Göz tembelliğinin uygun yaşlarda tedavi edilmediğinde, görmenin hep az olarak devam edeceğini belirten Başkent Üniversitesi Adana Dr. Turgut Noyan Uygulama ve Araştırma Merkezi Göz Hastalıkları Ana Bilim Dalı Öğretim Görevlisi Prof. Dr. Aysel Pelit, “Nadiren yüksek numaralarda her iki gözde de görülebilir. Görme bebeklikten itibaren beynin öğrendiği bir yetenektir. Bebek yeni doğduğunda silüetleri ayırt ederken yaklaşık 6 aylık olduğunda bilinen anlamda renkli ve üç boyutlu görmeyi öğrenir. Eğer bir gözde diğerine göre daha yüksek bir kırma kusuru, kayma veya katarak gibi görmesini engelleyecek bir bozukluk var ise o göz bulanık görmeyi öğrenir. Bebeklik ve erken çocukluk döneminde tedavi edilmez ise bu durum kalıcı olur” ifadelerini kullandı.

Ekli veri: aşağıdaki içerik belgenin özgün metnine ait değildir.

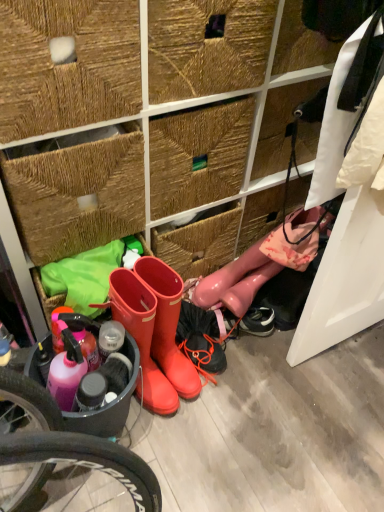 Find the location of a particular element. glossy pink boots at lower right, which is counted as the third footwear, starting from the left is located at coordinates (262, 263).

The image size is (384, 512). What are the coordinates of `rubber boots at center, which appears as the second footwear when viewed from the right` in the screenshot? It's located at (168, 325).

Does rubber boots at center, which is the 2th footwear from left to right, turn towards rubber boots at center, the 3th footwear positioned from the right?

No, rubber boots at center, which is the 2th footwear from left to right, is not aimed at rubber boots at center, the 3th footwear positioned from the right.

Is there a large distance between rubber boots at center, which appears as the second footwear when viewed from the right, and rubber boots at center, the 3th footwear positioned from the right?

No.

Is rubber boots at center, which is the 2th footwear from left to right, shorter than rubber boots at center, the 1th footwear viewed from the left?

Incorrect, the height of rubber boots at center, which is the 2th footwear from left to right, does not fall short of that of rubber boots at center, the 1th footwear viewed from the left.

From the image's perspective, between rubber boots at center, which appears as the second footwear when viewed from the right, and rubber boots at center, the 1th footwear viewed from the left, which one is located above?

From the image's view, rubber boots at center, which appears as the second footwear when viewed from the right, is above.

ERKEN TEŞHİS EDİLEN GÖZ TEMBELLİĞİNİN TEDAVİSİ KOLAYLIKLA YAPILABİLİYOR
Prof. Dr. Aysel Pelit, erken teşhis edilen göz tembelliğinin tedavisinin oldukça basit olduğunu vurgulayarak tedavi yöntemlerini şu şekilde anlattı:
“İyi gören göz belirli zamanlarda kapatılarak, tembel gözün çalıştırılması en sık kullanılan tedavi yöntemdir. Kapama tedavisinin etkisini artırmak için yakından okuma, boyama yapması ya da bilgisayar oyunları ile uğraşması gerekmektedir. Sağlam göze görmeyi bulanıklaştırıcı damla damlatılması daha az kullanılan bir yöntemdir. Göz tembelliğinin tedavisinde cerrahinin yeri yoktur. Ortoptik tedavi adı verilen göz tembelliği tedavisi ise hastanelerde özel cihazlarla uygulanmaktadır. Eskiden popüler olan bu tedavide, kapama tedavisine ek olarak gözü çalıştırıcı uygulamalar yaparak göz tembelliği tedavi edilmektedir. Günümüzde piyasada göz tembelliği tedavisi için bilgisayar programları vardır. Bu tedavi beş yaş üzerinde çocukların uygulayabildiği, çeşitli oyunlardan oluşan interaktif programlar içermektedir. Ancak şunu belirtmek isterim; göz tembelliği tedavisinde en ucuz ve en etkili tedavi günümüzde hala kapama tedavisidir.”